At the bottom you arrive at Hirst Weir, which has gradually broken down from the steep edge it once had when it was associated with the mill on the far bank. Indeed, fairly recently there were diggers there, distributing the rocks even further, partly I think to mitigate flooding on the drive and partly to improve access for fish swimming upstream to spawn. At the moment the water level is as low as I've ever seen it. You could probably safely walk across the river here right now (though I wouldn't recommend it!) 


Looking upstream, the trees are definitely beginning to show a yellowish, autumnal tone. 


The BARC club-house was in the process of getting a new roof, winter-proofing it I guess. (This was a week or so ago and it's probably finished by now.) The building is Victorian, constructed in 1893. The top floor is a bar and function room, leading onto a wide balcony. On the ground floor, there are changing rooms and a gym. The club's extensive fleet of boats and equipment are housed in an adjacent boathouse.  The club uses the 600 metre stretch of the river from the weir up to the aqueduct.

Monday, 1 September 2025

Taking the scenic route back home


From the top of Shipley Glen, I walked down through the woods where outcrops of millstone grit stud the valley side. The views over the Aire Valley from here are far reaching. At the top of Trench Meadows a huge tree has fallen, its bare branches looking like the ribcage of some mythical giant. 


I wandered down to Crag Hebble Dam, built in 1911 across the stream called Loadpit Beck to supply water to the dye works at Salts Mill.  It's a peaceful spot though, like many of our water courses, the dry summer has led to an overgrowth of algae that rather spoils the beauty. 


Another ancient bridleway links the mill dam with the Milner Field estate, once home to Titus Salt Junior. 

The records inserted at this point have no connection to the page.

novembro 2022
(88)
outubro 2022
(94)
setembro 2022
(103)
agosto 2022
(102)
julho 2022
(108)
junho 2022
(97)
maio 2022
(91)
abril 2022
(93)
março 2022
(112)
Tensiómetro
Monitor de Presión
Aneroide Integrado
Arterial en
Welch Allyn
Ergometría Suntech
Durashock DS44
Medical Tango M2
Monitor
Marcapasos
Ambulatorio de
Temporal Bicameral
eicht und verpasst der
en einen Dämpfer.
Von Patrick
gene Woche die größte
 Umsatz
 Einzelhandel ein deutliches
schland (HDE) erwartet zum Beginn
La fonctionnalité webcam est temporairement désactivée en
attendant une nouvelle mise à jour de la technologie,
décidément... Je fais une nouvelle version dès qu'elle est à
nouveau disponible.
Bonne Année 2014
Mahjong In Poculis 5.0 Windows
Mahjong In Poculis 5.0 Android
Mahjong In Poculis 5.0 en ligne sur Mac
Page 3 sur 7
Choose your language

The boundary of the estate here is marked by a peculiar metal 'kissing gate', erected in 1872, known locally - for obvious reasons - as 'The Birdcage'. 

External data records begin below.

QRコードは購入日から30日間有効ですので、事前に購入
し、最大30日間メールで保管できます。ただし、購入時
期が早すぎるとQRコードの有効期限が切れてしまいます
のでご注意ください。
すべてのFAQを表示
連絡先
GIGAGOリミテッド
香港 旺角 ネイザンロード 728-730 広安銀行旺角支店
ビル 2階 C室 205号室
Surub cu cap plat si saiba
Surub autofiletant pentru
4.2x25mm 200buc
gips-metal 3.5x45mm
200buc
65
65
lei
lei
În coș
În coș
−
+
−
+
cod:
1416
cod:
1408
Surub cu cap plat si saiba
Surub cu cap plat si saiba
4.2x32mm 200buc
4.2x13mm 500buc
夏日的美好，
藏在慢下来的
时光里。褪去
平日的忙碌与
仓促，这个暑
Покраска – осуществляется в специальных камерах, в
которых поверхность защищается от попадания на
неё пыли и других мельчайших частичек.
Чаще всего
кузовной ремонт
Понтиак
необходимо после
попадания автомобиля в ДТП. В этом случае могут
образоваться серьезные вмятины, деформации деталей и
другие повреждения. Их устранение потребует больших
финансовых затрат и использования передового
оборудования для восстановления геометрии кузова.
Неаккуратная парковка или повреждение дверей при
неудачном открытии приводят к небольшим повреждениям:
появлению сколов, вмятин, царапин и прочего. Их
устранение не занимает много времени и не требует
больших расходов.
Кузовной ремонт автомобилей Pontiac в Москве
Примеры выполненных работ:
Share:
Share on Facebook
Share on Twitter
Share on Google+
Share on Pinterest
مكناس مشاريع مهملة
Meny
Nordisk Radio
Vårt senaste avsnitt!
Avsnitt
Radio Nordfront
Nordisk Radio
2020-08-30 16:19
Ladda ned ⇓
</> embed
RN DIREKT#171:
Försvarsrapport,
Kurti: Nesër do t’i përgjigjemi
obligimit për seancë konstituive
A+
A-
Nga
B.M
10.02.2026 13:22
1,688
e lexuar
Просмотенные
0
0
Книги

Another track leads along the estate's boundary to one of the two gatehouse lodges built for the mansion at Milner Field. The mansion itself was demolished but the gatehouses remain and give an indication of the heavy Victorian Gothic style of the original building. 


Again, good views from here looking out towards Shipley. (Saltaire is hidden, to the left.) The cows belong to Milner Field farm, once the home farm for Salt's estate, which still continues as a dairy farm. 


From the gatehouse, the broad straight drive back down to Saltaire is the Coach Road, once the main carriage drive up to Milner Field House. 

 

Sunday, 31 August 2025

On Shipley Glen


Shipley Glen, where urban development meets the high moors, has been a place of leisure for centuries. In Victorian times, hordes of mill workers and their families came up here to picnic and enjoy the funfair - aerial rides and toboggan runs - that once filled this area. Nowadays it's quiet in comparison but still a spot people enjoy for dog walks, jogging and BMX bike stunts on the rocks. 

I had a walk along the edge of the escarpment, mainly to see how the heather is coming along. There's not a lot here compared to some of our wilder moorland areas but enough to gauge whether it's worth a longer trek to the Haworth or Ilkley moors. Actually it's in full bloom now, but pale and dusty looking, stressed by the hot, dry weather, clearly not its best year. In full splendour it's an unforgettable spectacle, the purple haze visible for miles, but around here it is shrinking in scope for all sorts of reasons, as the moors are managed differently, human activity takes its toll and the bully bracken encroaches. 





Part way along the Glen, Bracken Hall Countryside Centre occupies a solid 1890s farmhouse and is open at weekends and for school groups, staffed by volunteers, with exhibitions about the Glen and surrounding moorland's history, flora and wildlife.